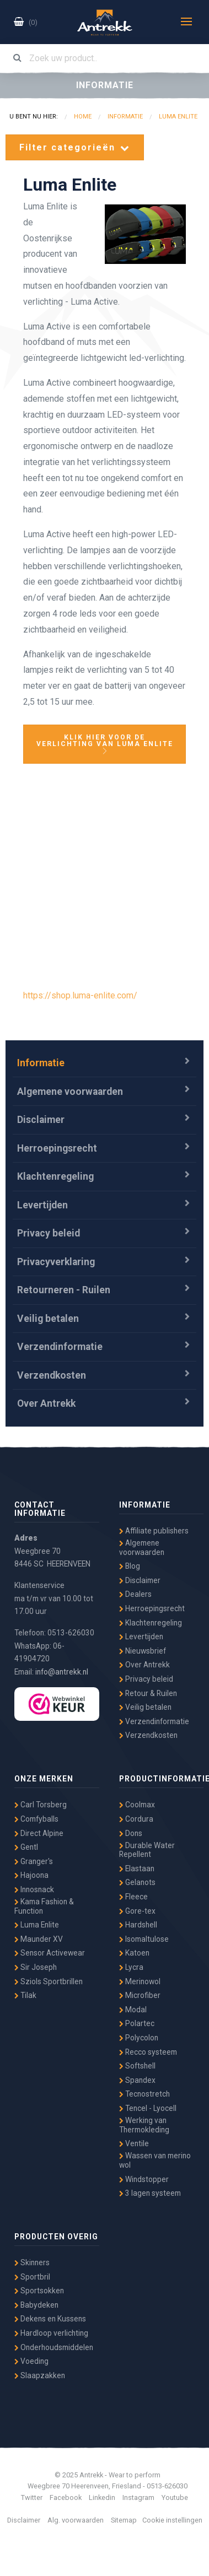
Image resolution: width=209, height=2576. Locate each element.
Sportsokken (39, 2290)
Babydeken (36, 2304)
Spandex (137, 2080)
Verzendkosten (51, 1375)
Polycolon (138, 2037)
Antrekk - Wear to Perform (104, 22)
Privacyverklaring (56, 1261)
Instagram (138, 2497)
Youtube (175, 2497)
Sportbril (32, 2276)
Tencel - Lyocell (147, 2108)
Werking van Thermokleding (144, 2125)
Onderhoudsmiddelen (53, 2347)
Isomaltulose (144, 1939)
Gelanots (137, 1882)
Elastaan (136, 1868)
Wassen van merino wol (155, 2160)
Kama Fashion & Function (44, 1906)
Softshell (137, 2065)
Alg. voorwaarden (75, 2520)
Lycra (131, 1967)
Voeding (31, 2361)
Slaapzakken (39, 2375)
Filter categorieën (74, 147)
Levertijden (42, 1205)
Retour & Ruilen (148, 1693)
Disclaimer (41, 1119)
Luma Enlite (36, 1924)
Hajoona (31, 1875)
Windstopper (144, 2179)
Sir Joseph (35, 1967)
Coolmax (137, 1804)
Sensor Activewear (49, 1952)
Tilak (25, 1995)
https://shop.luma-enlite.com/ (80, 995)
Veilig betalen (48, 1318)
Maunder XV (38, 1939)
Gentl (26, 1847)
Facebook (66, 2497)
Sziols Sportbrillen (48, 1981)
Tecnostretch (144, 2093)
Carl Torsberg (40, 1804)
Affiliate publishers (154, 1530)
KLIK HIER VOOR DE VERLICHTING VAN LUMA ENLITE (104, 743)
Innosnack (34, 1889)
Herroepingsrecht (57, 1148)
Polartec (136, 2023)
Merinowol (139, 1981)
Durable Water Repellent (147, 1850)
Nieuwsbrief (142, 1650)
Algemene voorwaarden (70, 1091)
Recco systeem (148, 2052)
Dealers (135, 1594)
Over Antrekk (46, 1403)
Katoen (134, 1952)
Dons (130, 1833)
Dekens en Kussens (50, 2318)
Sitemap (124, 2520)
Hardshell (138, 1924)
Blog (129, 1566)
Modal (133, 2009)
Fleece (133, 1896)
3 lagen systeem (150, 2193)
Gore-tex (137, 1911)
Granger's (33, 1861)
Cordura (136, 1818)
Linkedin (102, 2497)
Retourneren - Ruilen (63, 1289)
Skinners (32, 2262)
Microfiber (139, 1995)
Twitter (31, 2497)
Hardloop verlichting (51, 2333)
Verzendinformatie (60, 1346)
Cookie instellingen (172, 2520)
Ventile (134, 2143)
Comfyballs (36, 1818)
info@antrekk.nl (61, 1671)
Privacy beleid (48, 1233)
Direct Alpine (38, 1833)
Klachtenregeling (55, 1176)
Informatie (41, 1062)
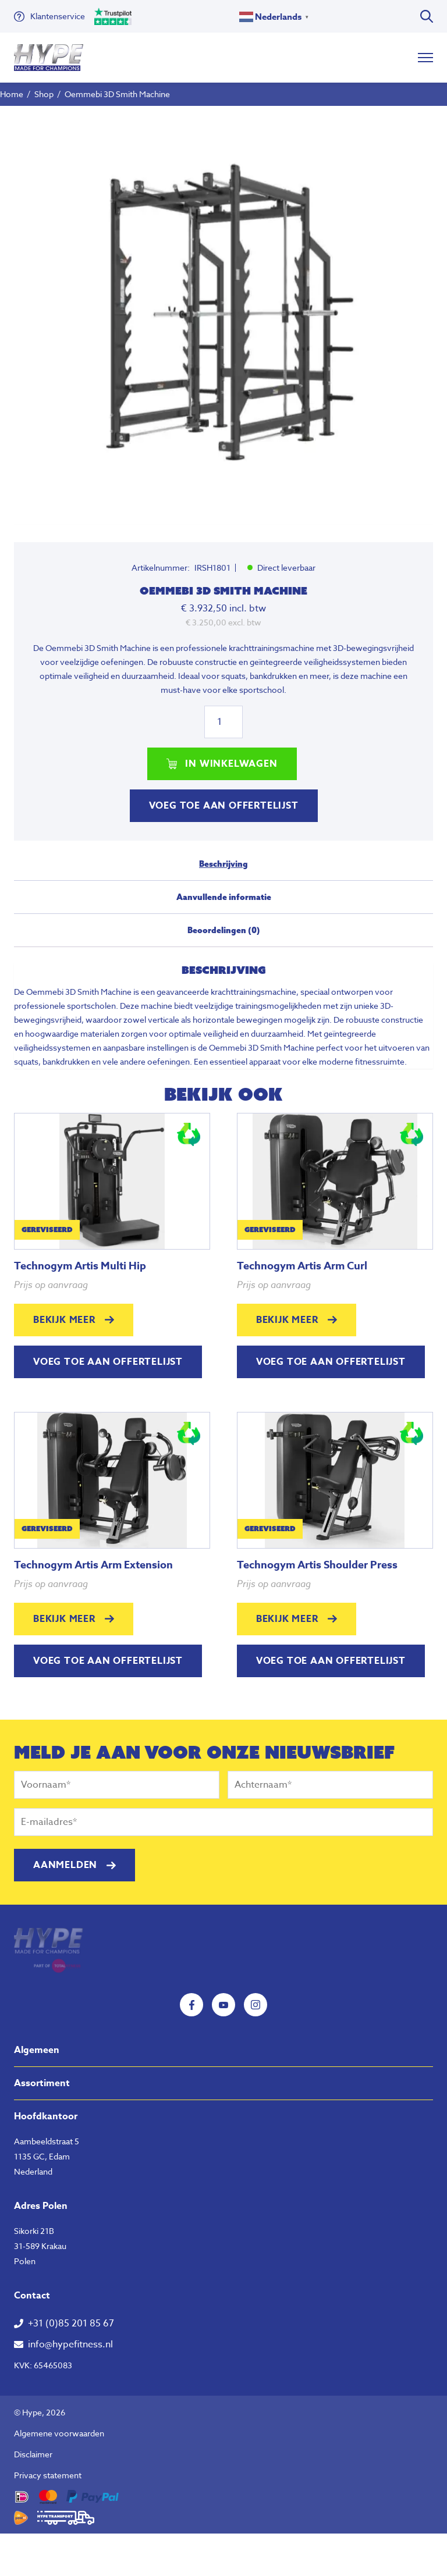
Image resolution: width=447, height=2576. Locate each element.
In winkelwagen (231, 764)
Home (11, 93)
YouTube (223, 2004)
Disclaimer (33, 2454)
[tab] (223, 869)
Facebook (191, 2004)
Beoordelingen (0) (223, 930)
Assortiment (42, 2083)
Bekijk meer (64, 1320)
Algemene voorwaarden (59, 2433)
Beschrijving (223, 864)
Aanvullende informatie (223, 897)
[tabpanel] (223, 315)
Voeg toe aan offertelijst (224, 806)
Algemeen (36, 2050)
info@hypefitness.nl (70, 2344)
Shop (44, 93)
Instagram (255, 2004)
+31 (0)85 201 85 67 (71, 2324)
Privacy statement (47, 2475)
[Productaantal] (223, 722)
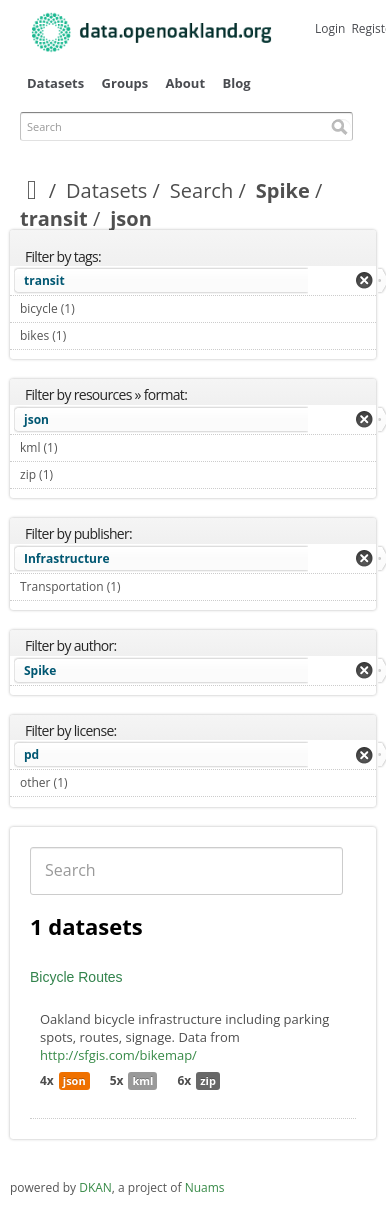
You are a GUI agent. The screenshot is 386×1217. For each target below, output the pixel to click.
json (36, 419)
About (185, 83)
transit (54, 218)
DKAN (95, 1187)
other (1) (91, 782)
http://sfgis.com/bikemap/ (118, 1055)
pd (31, 754)
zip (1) (76, 474)
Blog (236, 83)
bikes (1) (89, 335)
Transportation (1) (144, 586)
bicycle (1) (98, 308)
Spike (283, 190)
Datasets (55, 83)
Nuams (205, 1187)
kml (142, 1080)
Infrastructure (67, 558)
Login (330, 28)
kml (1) (81, 447)
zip (208, 1080)
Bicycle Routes (76, 977)
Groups (125, 83)
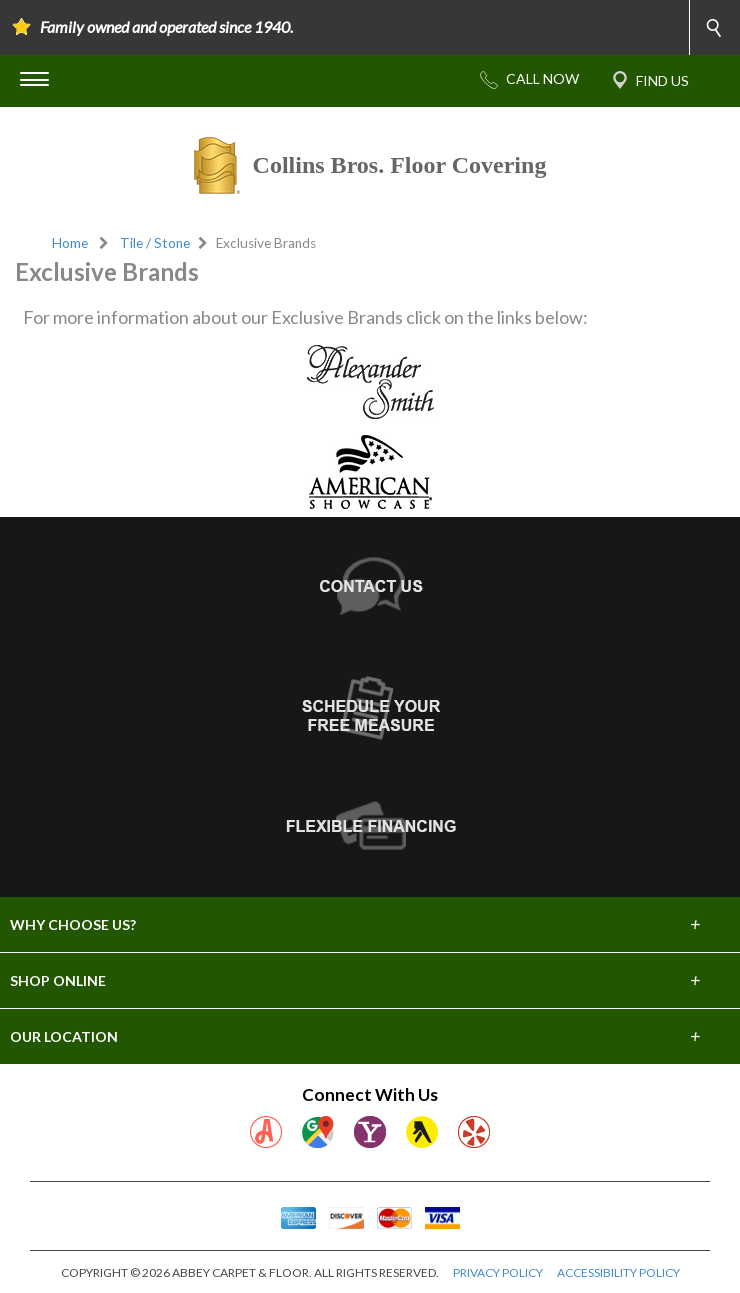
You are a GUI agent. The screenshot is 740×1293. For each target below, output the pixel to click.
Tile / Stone (155, 243)
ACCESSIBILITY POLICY (618, 1272)
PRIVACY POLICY (498, 1272)
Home (70, 243)
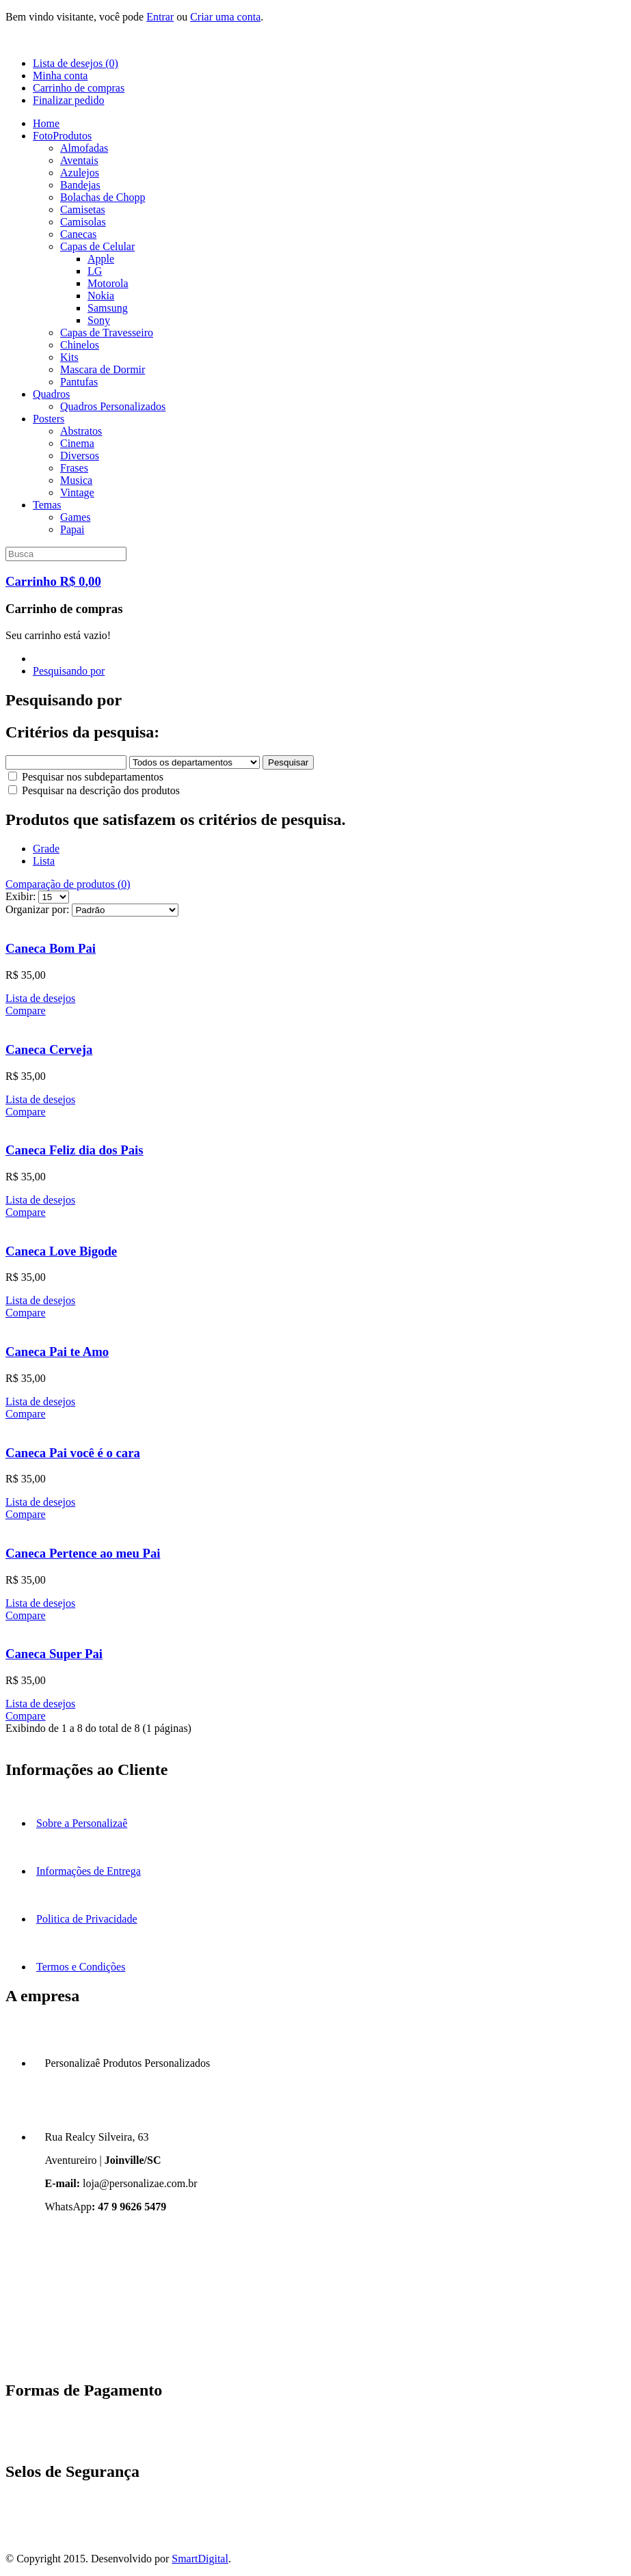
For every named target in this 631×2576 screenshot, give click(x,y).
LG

## Work task
Repeat, exactly and with no pictures, each line from the line that holds "You are a GUI agent. The screenshot is 740×1293." through the last line of the records above.

## Answer space
You are a GUI agent. The screenshot is 740×1293. For each target below, output the pixel to click.
Tile / Stone (155, 243)
ACCESSIBILITY POLICY (618, 1272)
PRIVACY POLICY (498, 1272)
Home (70, 243)
For every named target in this 631×2576 screenshot, give click(x,y).
LG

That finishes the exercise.